# Question of the week?



## born2hunt65 (Jan 22, 2000)

Hi all little break from hunting today. So who muzzle hunts and what do you shoot?


I shoot a remington 700 inline, what a sweet gun. I was using powder but switched over to the pellets boy thats nice. Got my 7 pointer during rifle season opening day hope to get my big buck this muzzle loader seasoN. Good luck to all, Born.


----------



## msiebers (Jan 17, 2000)

I have always shot a TC Renegade in the past, but I never got the thing reliable. 
This year I went to the TC Black Diamond and after a few lousy rounds attributed to a bad scope, I found good load to use that is very accurate and reliable. 


------------------
Mike


----------



## dtbazley (Jan 27, 2000)

A very old TC .45 hawkins.
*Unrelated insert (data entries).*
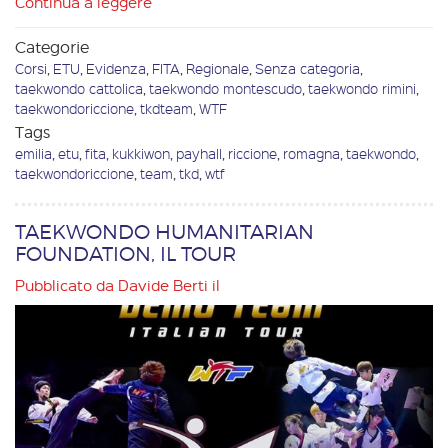
Continua a leggere
Categorie
Corsi
,
ETU
,
Evidenza
,
FITA
,
Regionale
,
Senza categoria
,
taekwondo cattolica
,
taekwondo montescudo
,
taekwondo rimini
,
taekwondoriccione
,
tkdteam
,
WTF
Tags
emilia
,
etu
,
fita
,
kukkiwon
,
payhall
,
riccione
,
romagna
,
taekwondo
,
taekwondoriccione
,
team
,
tkd
,
wtf
TAEKWONDO HUMANITARIAN
FOUNDATION, IL TOUR
Pubblicato da
Davide Berti
il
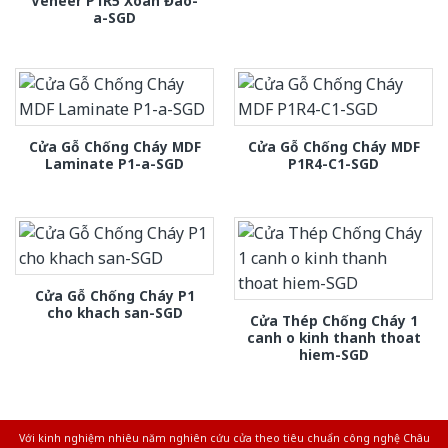
Veneer P1R5 Xoan Đào-
a-SGD
Cửa Gỗ Chống Cháy MDF
Cửa Gỗ Chống Cháy MDF
Laminate P1-a-SGD
P1R4-C1-SGD
Cửa Gỗ Chống Cháy P1
cho khach san-SGD
Cửa Thép Chống Cháy 1
canh o kinh thanh thoat
hiem-SGD
Với kinh nghiệm nhiêu năm nghiên cứu cửa theo tiêu chuẩn công nghệ Châu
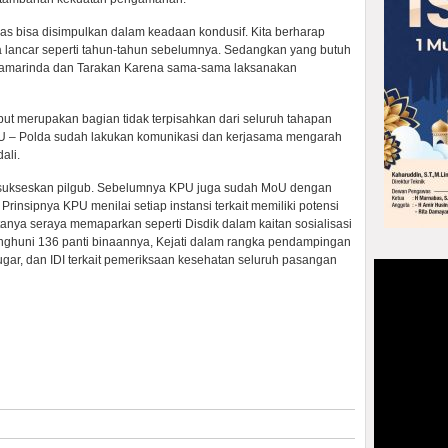
bmas bisa disimpulkan dalam keadaan kondusif. Kita berharap
 lancar seperti tahun-tahun sebelumnya. Sedangkan yang butuh
i Samarinda dan Tarakan Karena sama-sama laksanakan
ut merupakan bagian tidak terpisahkan dari seluruh tahapan
 KPU – Polda sudah lakukan komunikasi dan kerjasama mengarah
ali.
ensukseskan pilgub. Sebelumnya KPU juga sudah MoU dengan
. Prinsipnya KPU menilai setiap instansi terkait memiliki potensi
nya seraya memaparkan seperti Disdik dalam kaitan sosialisasi
penghuni 136 panti binaannya, Kejati dalam rangka pendampingan
gar, dan IDI terkait pemeriksaan kesehatan seluruh pasangan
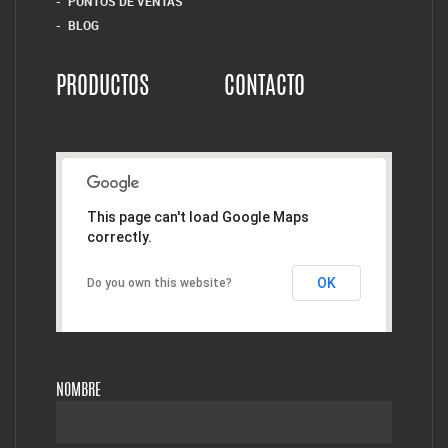
PUNTOS DE VENTAS
BLOG
PRODUCTOS
CONTACTO
This page can't load Google Maps
correctly.
OK
Do you own this website?
NOMBRE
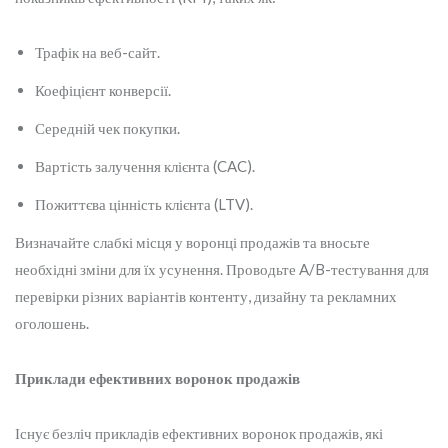
Трафік на веб-сайт.
Коефіцієнт конверсії.
Середній чек покупки.
Вартість залучення клієнта (CAC).
Пожиттєва цінність клієнта (LTV).
Визначайте слабкі місця у воронці продажів та вносьте
необхідні зміни для їх усунення. Проводьте A/B-тестування для
перевірки різних варіантів контенту, дизайну та рекламних
оголошень.
Приклади ефективних воронок продажів
Існує безліч прикладів ефективних воронок продажів, які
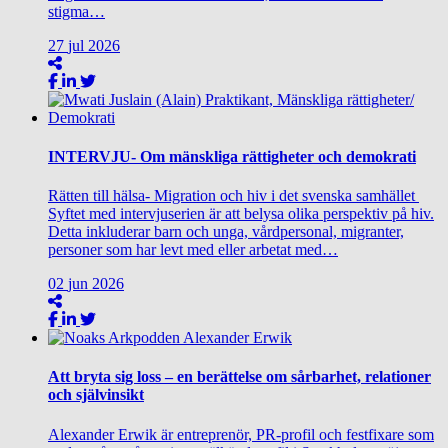
stigma…
27
jul
2026
INTERVJU- Om mänskliga rättigheter och demokrati
Rätten till hälsa- Migration och hiv i det svenska samhället
Syftet med intervjuserien är att belysa olika perspektiv på hiv.
Detta inkluderar barn och unga, vårdpersonal, migranter,
personer som har levt med eller arbetat med…
02
jun
2026
Att bryta sig loss – en berättelse om sårbarhet, relationer
och självinsikt
Alexander Erwik är entreprenör, PR-profil och festfixare som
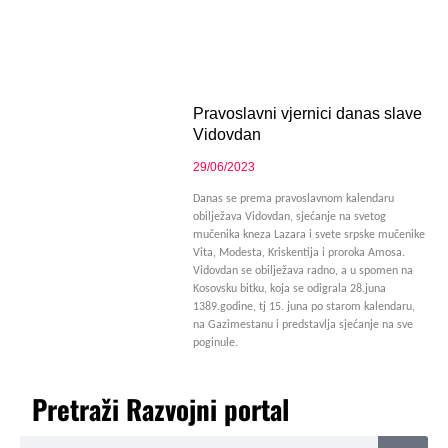
Pravoslavni vjernici danas slave
Vidovdan
29/06/2023
Danas se prema pravoslavnom kalendaru
obilježava Vidovdan, sjećanje na svetog
mučenika kneza Lazara i svete srpske mučenike
Vita, Modesta, Kriskentija i proroka Amosa.
Vidovdan se obilježava radno, a u spomen na
Kosovsku bitku, koja se odigrala 28.juna
1389.godine, tj 15. juna po starom kalendaru,
na Gazimestanu i predstavlja sjećanje na sve
poginule.
Pretraži Razvojni portal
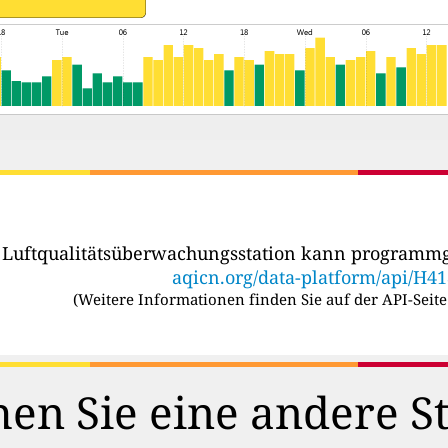
r Luftqualitätsüberwachungsstation kann programmg
aqicn.org/data-platform/api/H4
(
Weitere Informationen finden Sie auf der API-Seite
en Sie eine andere S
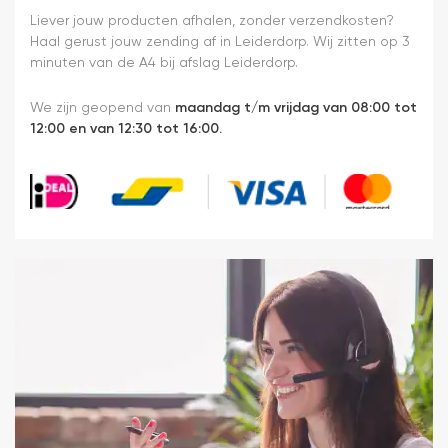
Liever jouw producten afhalen, zonder verzendkosten?
Haal gerust jouw zending af in Leiderdorp. Wij zitten op 3
minuten van de A4 bij afslag Leiderdorp.
We zijn geopend van
maandag t/m vrijdag van 08:00 tot
12:00 en van 12:30 tot 16:00.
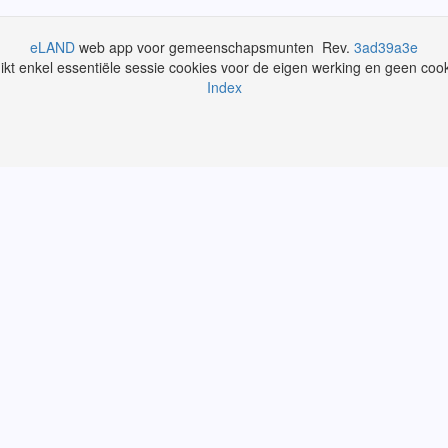
eLAND
web app voor gemeenschapsmunten Rev.
3ad39a3e
uikt enkel essentiële sessie cookies voor de eigen werking en geen cook
Index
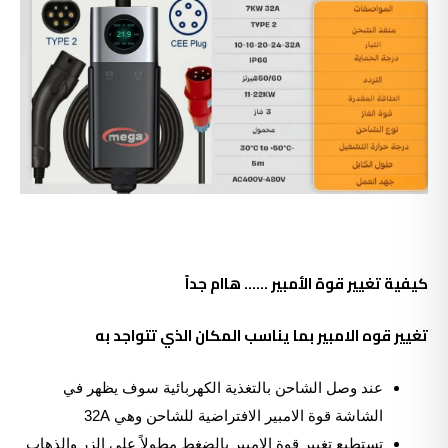
كيفية تغيير قوة الأمبير …… هاام جداً
تغيير قوه الامبير بما يناسب المكان الذي تتواجد به
عند وصل الشاحن بالتغذية الكهربائية سوف يظهر في
الشاشة قوة الامبير الافتراضية للشاحن وهي 32A
تستطيع تغيير قوة الامبير بالضغط مطولاً على الزر والذهاب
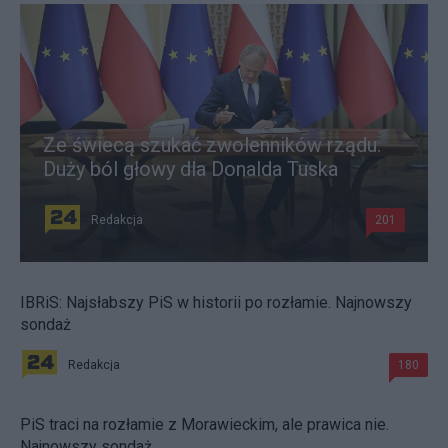
Ze świecą szukać zwolenników rządu.
Duży ból głowy dla Donalda Tuska
Redakcja
201
IBRiS: Najsłabszy PiS w historii po rozłamie. Najnowszy
sondaż
Redakcja
180
PiS traci na rozłamie z Morawieckim, ale prawica nie.
Najnowszy sondaż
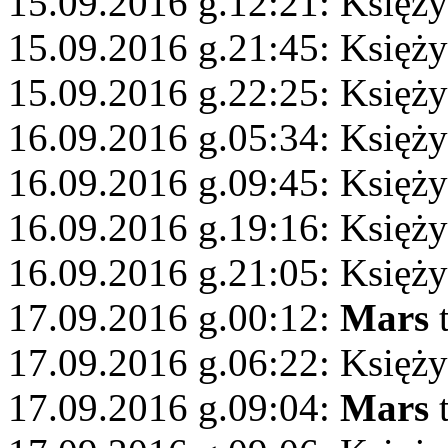
15.09.2016 g.12:21: Księży
15.09.2016 g.21:45: Księż
15.09.2016 g.22:25: Księży
16.09.2016 g.05:34: Księży
16.09.2016 g.09:45: Księż
16.09.2016 g.19:16: Księż
16.09.2016 g.21:05: Księży
17.09.2016 g.00:12:
Mars
t
17.09.2016 g.06:22: Księży
17.09.2016 g.09:04:
Mars
t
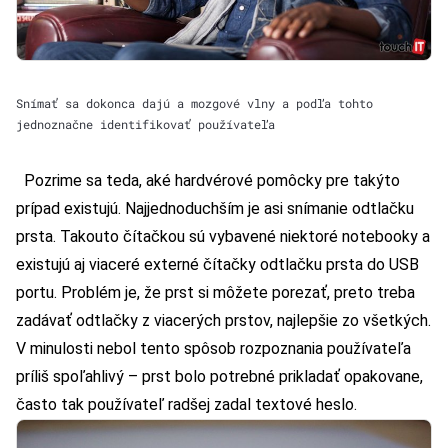
Snímať sa dokonca dajú a mozgové vlny a podľa tohto
jednoznačne identifikovať používateľa
Pozrime sa teda, aké hardvérové pomôcky pre takýto
prípad existujú. Najjednoduchším je asi snímanie odtlačku
prsta. Takouto čítačkou sú vybavené niektoré notebooky a
existujú aj viaceré externé čítačky odtlačku prsta do USB
portu. Problém je, že prst si môžete porezať, preto treba
zadávať odtlačky z viacerých prstov, najlepšie zo všetkých.
V minulosti nebol tento spôsob rozpoznania používateľa
príliš spoľahlivý – prst bolo potrebné prikladať opakovane,
často tak používateľ radšej zadal textové heslo.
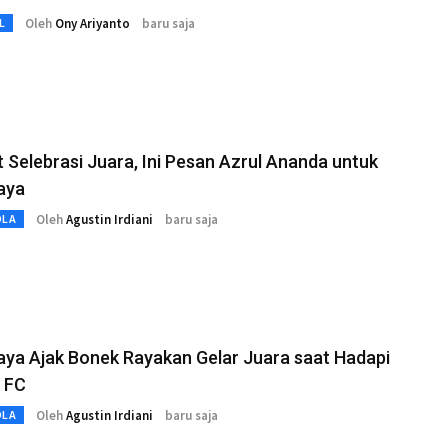
Oleh
Ony Ariyanto
baru saja
L
t Selebrasi Juara, Ini Pesan Azrul Ananda untuk
aya
Oleh
Agustin Irdiani
baru saja
OLA
ya Ajak Bonek Rayakan Gelar Juara saat Hadapi
 FC
Oleh
Agustin Irdiani
baru saja
OLA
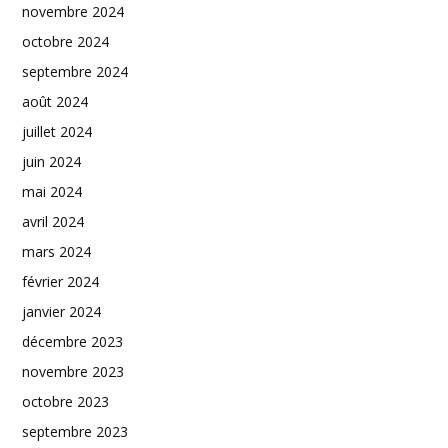
novembre 2024
octobre 2024
septembre 2024
août 2024
juillet 2024
juin 2024
mai 2024
avril 2024
mars 2024
février 2024
janvier 2024
décembre 2023
novembre 2023
octobre 2023
septembre 2023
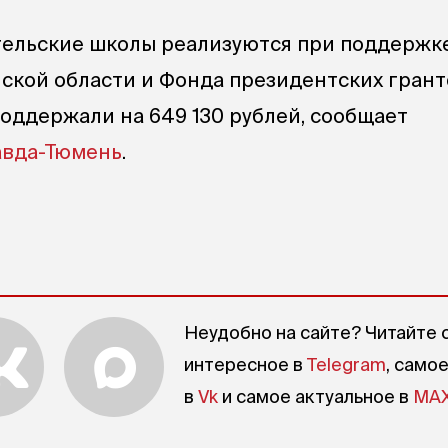
ельские школы реализуются при поддержке
ской области и Фонда президентских грант
оддержали на 649 130 рублей, сообщает
авда-Тюмень
.
Неудобно на сайте? Читайте 
интересное в
Telegram
, само
в
Vk
и самое актуальное в
MA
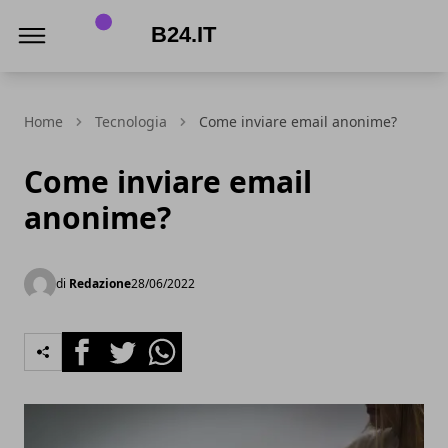
B24.it
Home
Tecnologia
Come inviare email anonime?
Come inviare email
anonime?
di
Redazione
28/06/2022
Facebook
Twitter
Whatsapp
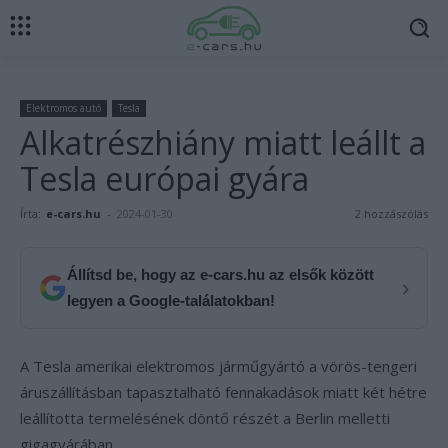
Elektromos autó
Tesla
Alkatrészhiány miatt leállt a
Tesla európai gyára
Írta:
e-cars.hu
-
2024-01-30
2 hozzászólás
Állítsd be, hogy az e-cars.hu az elsők között
›
legyen a Google-találatokban!
A Tesla amerikai elektromos járműgyártó a vörös-tengeri
áruszállításban tapasztalható fennakadások miatt két hétre
leállította termelésének döntő részét a Berlin melletti
gigagyárában.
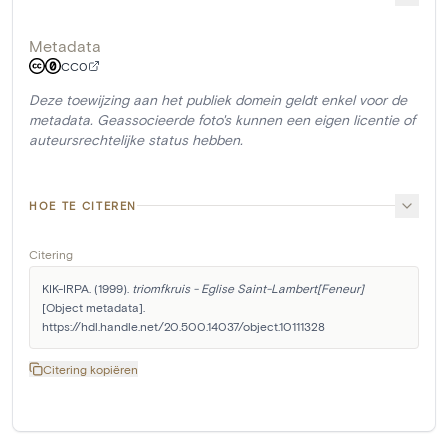
Metadata
CC0
Deze toewijzing aan het publiek domein geldt enkel voor de
metadata. Geassocieerde foto's kunnen een eigen licentie of
auteursrechtelijke status hebben.
HOE TE CITEREN
Citering
KIK-IRPA. (1999). 
triomfkruis - Eglise Saint-Lambert[Feneur]
[Object metadata]. 
https://hdl.handle.net/20.500.14037/object.10111328
Citering kopiëren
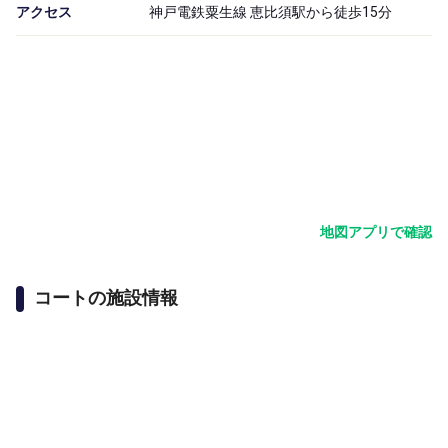
アクセス
神戸電鉄粟生線 恵比須駅から徒歩15分
地図アプリで確認
コートの施設情報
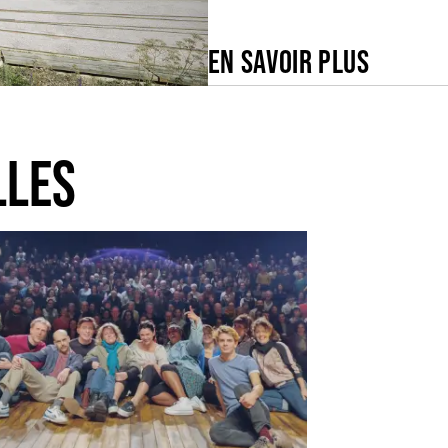
EN SAVOIR PLUS
LLES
Heavy, damp sencitive, and VERY picky about ball/patch combo but its gotten me over 30 deer. 3 this year. On of these days I'll come up with an excuse to buy an in-line though

------------------
if it walks, crawls,swims,flys or vibrates-moves, has moved or looks like it might move-WHAM


----------



## born2hunt65 (Jan 22, 2000)

You sure can't go wrong with an inline. I'm having a blast with my muzzle loader. I got 9 out of the 10 days off this season and boy am I seeing the deer unlike rifle season. More and more I think muzzle loader season is the way to go. Good luck to all. Born


----------